Directions →
Find and copy each line of the records where the string "your" shows up.

Materials provided →
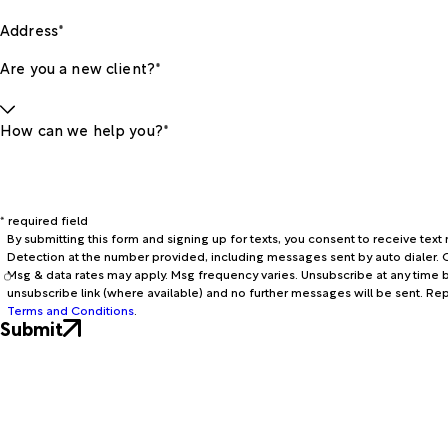
Address*
Are you a new client?*
How can we help you?*
* required field
By submitting this form and signing up for texts, you consent to receive te
Detection at the number provided, including messages sent by auto dialer. C
Msg & data rates may apply. Msg frequency varies. Unsubscribe at any time b
unsubscribe link (where available) and no further messages will be sent. Re
Terms and Conditions
.
Submit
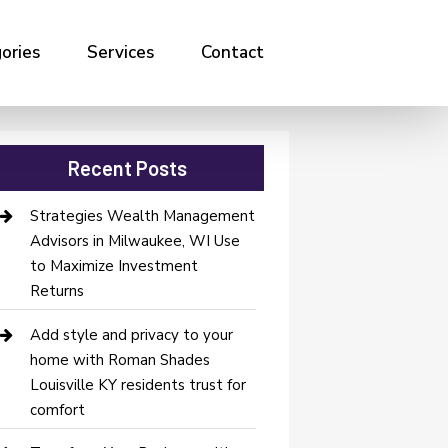
ories
Services
Contact
Recent Posts
Strategies Wealth Management
Advisors in Milwaukee, WI Use
to Maximize Investment
Returns
Add style and privacy to your
home with Roman Shades
Louisville KY residents trust for
comfort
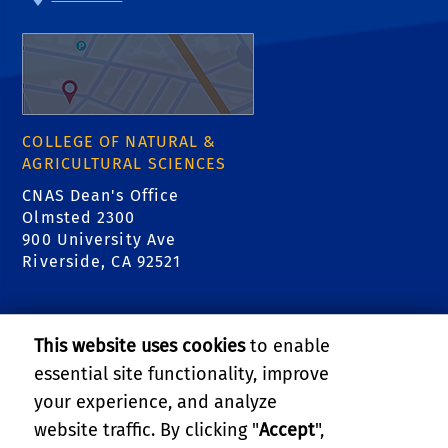
COLLEGE OF NATURAL &
AGRICULTURAL SCIENCES
CNAS Dean's Office
Olmsted 2300
900 University Ave
Riverside, CA 92521
RELATED LINKS
This website uses cookies
to enable
College of Natural & Agricultural Sciences
essential site functionality, improve
your experience, and analyze
Center for Invasive Species Research - Citrus
website traffic. By clicking "
Accept
",
Pests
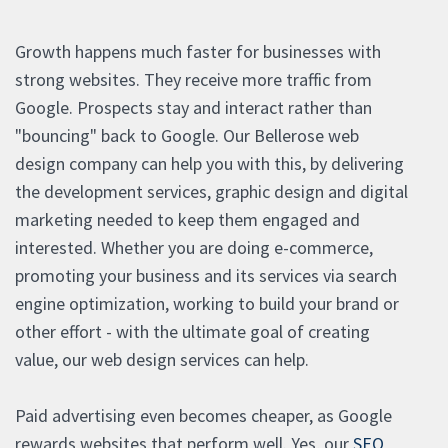
Growth happens much faster for businesses with
strong websites. They receive more traffic from
Google. Prospects stay and interact rather than
"bouncing" back to Google. Our Bellerose web
design company can help you with this, by delivering
the development services, graphic design and digital
marketing needed to keep them engaged and
interested. Whether you are doing e-commerce,
promoting your business and its services via search
engine optimization, working to build your brand or
other effort - with the ultimate goal of creating
value, our web design services can help.
Paid advertising even becomes cheaper, as Google
rewards websites that perform well. Yes, our
SEO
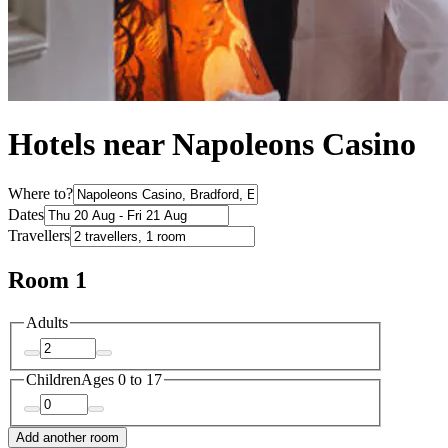
Hotels near Napoleons Casino
Where to?
Dates
Travellers
Room 1
Adults
Children
Ages 0 to 17
Add another room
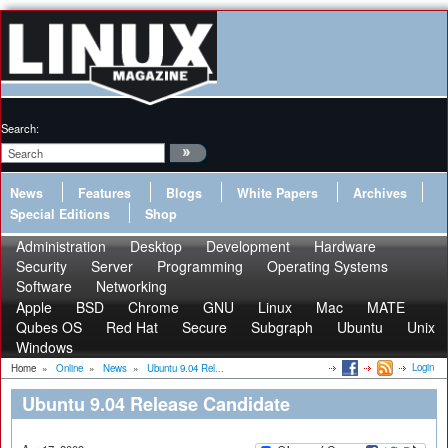
Search:
News
Features
Blogs
White Papers
Archives
Special Editions
Shop
Administration
Desktop
Development
Hardware
Security
Server
Programming
Operating Systems
Software
Networking
Apple
BSD
Chrome
GNU
Linux
Mac
MATE
Qubes OS
Red Hat
Secure
Subgraph
Ubuntu
Unix
Windows
Login
Home
»
Online
»
News
»
Ubuntu 9.04 Rel...
Ubuntu 9.04 Release Candidate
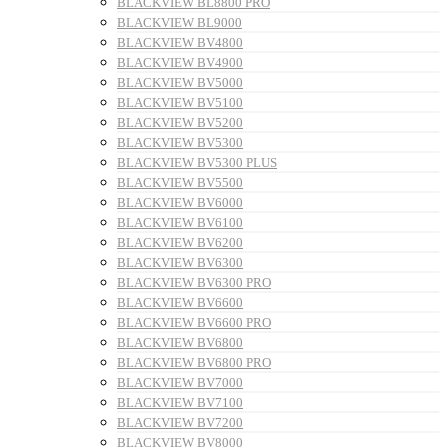
BLACKVIEW BL8800 PRO
BLACKVIEW BL9000
BLACKVIEW BV4800
BLACKVIEW BV4900
BLACKVIEW BV5000
BLACKVIEW BV5100
BLACKVIEW BV5200
BLACKVIEW BV5300
BLACKVIEW BV5300 PLUS
BLACKVIEW BV5500
BLACKVIEW BV6000
BLACKVIEW BV6100
BLACKVIEW BV6200
BLACKVIEW BV6300
BLACKVIEW BV6300 PRO
BLACKVIEW BV6600
BLACKVIEW BV6600 PRO
BLACKVIEW BV6800
BLACKVIEW BV6800 PRO
BLACKVIEW BV7000
BLACKVIEW BV7100
BLACKVIEW BV7200
BLACKVIEW BV8000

Reply →
Add style and privacy to your
your experience, and analyze
promoting your business and its services via search
engine optimization, working to build your brand or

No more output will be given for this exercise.